This is the mail archive of the
mailing list for the GCC project.
Re: [PATCH RFC]Pair load store instructions using a generic scheduling fusion pass
- From: "Bin.Cheng" <amker dot cheng at gmail dot com>
- To: Jeff Law <law at redhat dot com>
- Cc: Bin Cheng <bin dot cheng at arm dot com>, gcc-patches List <gcc-patches at gcc dot gnu dot org>, Mike Stump <mikestump at comcast dot net>
- Date: Tue, 21 Oct 2014 13:43:58 +0800
- Subject: Re: [PATCH RFC]Pair load store instructions using a generic scheduling fusion pass
- Authentication-results: sourceware.org; auth=none
- References: <000001cfdc90$1d95c670$58c15350$ at arm dot com> <54384C12 dot 6060401 at redhat dot com>
On Sat, Oct 11, 2014 at 5:13 AM, Jeff Law <email@example.com> wrote:
> On 09/30/14 03:22, Bin Cheng wrote:
>> many load/store pairs as my old patch. Then I decided to take one step
>> forward to introduce a generic instruction fusion infrastructure in GCC,
>> because in essence, load/store pair is nothing different with other
>> instruction fusion, all these optimizations want is to push instructions
>> together in instruction flow.
> Great generalization. And yes, you're absolutely right, what you're doing
> is building a fairly generic mechanism to mark insns that might fuse
> So, some questions. Let's assume I've got 3 kinds of insns. A B & C.
> I can fuse AB or AC, but not BC. In fact, moving B & C together may
> significantly harm performance.
> So my question is can a given insn have different fusion priorities
> depending on its scheduling context?
> So perhaps an example. Let's say I have an insn stream with the following
> kinds of instructions, all ready at the same time.
> Can I create 8 distinct fusion priorities such that I ultimately schedule
> AB(1) AB(2) AB(3) AB(4) AC(5) AC(6) AC(7) AC(8)

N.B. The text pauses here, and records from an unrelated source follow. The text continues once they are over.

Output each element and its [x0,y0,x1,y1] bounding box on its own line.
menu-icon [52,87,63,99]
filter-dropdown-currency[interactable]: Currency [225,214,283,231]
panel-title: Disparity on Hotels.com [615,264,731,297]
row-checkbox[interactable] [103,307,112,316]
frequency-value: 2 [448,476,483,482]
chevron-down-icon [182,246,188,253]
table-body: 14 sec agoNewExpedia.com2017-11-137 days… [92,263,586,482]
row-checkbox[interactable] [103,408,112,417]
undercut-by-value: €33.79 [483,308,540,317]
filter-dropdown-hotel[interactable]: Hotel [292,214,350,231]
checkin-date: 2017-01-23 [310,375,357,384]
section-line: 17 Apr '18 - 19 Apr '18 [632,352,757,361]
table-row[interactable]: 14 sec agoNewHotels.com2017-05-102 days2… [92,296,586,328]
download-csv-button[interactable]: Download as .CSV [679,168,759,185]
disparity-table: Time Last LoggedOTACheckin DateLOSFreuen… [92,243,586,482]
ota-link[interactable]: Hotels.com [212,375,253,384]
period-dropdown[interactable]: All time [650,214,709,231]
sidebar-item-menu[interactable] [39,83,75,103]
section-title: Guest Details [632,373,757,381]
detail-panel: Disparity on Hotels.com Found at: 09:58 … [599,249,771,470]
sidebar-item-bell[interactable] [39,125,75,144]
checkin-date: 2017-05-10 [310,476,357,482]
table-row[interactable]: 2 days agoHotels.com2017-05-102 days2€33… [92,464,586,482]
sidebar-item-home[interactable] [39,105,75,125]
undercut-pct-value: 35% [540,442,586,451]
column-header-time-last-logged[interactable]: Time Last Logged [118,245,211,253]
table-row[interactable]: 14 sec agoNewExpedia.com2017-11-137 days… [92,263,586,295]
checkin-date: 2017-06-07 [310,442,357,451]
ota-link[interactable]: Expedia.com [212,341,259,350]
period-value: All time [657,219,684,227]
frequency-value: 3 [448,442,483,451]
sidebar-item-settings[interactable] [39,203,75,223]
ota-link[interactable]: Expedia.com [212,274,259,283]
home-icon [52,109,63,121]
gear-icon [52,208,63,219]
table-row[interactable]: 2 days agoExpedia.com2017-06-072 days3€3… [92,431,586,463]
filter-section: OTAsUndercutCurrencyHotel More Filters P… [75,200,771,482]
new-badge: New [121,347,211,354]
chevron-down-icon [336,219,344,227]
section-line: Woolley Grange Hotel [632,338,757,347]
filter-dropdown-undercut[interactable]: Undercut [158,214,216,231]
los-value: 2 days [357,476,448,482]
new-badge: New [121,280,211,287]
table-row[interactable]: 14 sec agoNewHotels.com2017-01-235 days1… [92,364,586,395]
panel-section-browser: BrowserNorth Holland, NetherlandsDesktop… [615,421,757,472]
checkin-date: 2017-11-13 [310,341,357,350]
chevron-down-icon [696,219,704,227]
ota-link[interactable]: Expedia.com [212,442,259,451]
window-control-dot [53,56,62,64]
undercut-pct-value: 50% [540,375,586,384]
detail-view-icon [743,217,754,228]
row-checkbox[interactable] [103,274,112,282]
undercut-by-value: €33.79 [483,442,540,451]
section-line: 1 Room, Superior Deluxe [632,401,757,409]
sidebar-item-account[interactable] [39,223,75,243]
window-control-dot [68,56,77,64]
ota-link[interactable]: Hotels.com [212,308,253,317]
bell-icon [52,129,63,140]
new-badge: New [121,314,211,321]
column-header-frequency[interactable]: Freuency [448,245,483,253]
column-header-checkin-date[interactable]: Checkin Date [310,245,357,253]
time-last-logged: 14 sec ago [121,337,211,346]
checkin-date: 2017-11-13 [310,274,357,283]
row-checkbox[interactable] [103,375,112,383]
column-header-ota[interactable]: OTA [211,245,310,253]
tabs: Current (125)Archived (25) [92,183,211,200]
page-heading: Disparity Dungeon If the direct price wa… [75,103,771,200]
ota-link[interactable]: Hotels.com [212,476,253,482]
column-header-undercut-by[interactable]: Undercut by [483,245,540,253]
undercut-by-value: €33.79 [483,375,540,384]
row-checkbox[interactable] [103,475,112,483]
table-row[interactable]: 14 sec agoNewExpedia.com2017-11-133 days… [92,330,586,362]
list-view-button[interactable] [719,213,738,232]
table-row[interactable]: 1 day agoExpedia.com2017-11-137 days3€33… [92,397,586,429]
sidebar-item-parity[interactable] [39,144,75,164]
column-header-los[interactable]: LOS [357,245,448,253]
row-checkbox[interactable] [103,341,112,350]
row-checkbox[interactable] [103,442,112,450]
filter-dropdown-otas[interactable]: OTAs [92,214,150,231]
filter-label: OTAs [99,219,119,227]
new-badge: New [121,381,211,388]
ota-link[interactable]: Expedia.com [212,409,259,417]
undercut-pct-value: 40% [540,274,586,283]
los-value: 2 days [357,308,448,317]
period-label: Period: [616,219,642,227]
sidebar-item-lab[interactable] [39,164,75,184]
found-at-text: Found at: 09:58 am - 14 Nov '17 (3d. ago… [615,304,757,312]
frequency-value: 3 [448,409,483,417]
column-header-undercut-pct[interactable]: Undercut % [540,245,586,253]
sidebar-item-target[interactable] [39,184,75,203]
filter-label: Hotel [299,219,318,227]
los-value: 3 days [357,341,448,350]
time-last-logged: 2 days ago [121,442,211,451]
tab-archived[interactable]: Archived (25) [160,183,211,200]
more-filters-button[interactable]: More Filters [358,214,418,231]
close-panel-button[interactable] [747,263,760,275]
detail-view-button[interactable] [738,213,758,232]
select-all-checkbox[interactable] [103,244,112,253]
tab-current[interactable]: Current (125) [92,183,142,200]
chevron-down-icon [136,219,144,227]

> I guess another way to ask the question, are fusion priorities static based
> on the insn/alternative, or can they vary? And if they can vary, can they
> vary each tick of the scheduler?
> Now the next issue is I really don't want all those to fire
> back-to-back-to-back. I'd like some other insns to be inserted between each
> fusion pair if they're in the ready list. I guess the easiest way to get
> that is to assign the same fusion priority to other insns in the ready
> queue, even though they don't participate in fusion. So
> ABX(1) ABY(2).....
> Where X & Y are some other arbitrary insns that don't participate in the AB
> fusion, but will issue in the same cycle as the AB fused insn.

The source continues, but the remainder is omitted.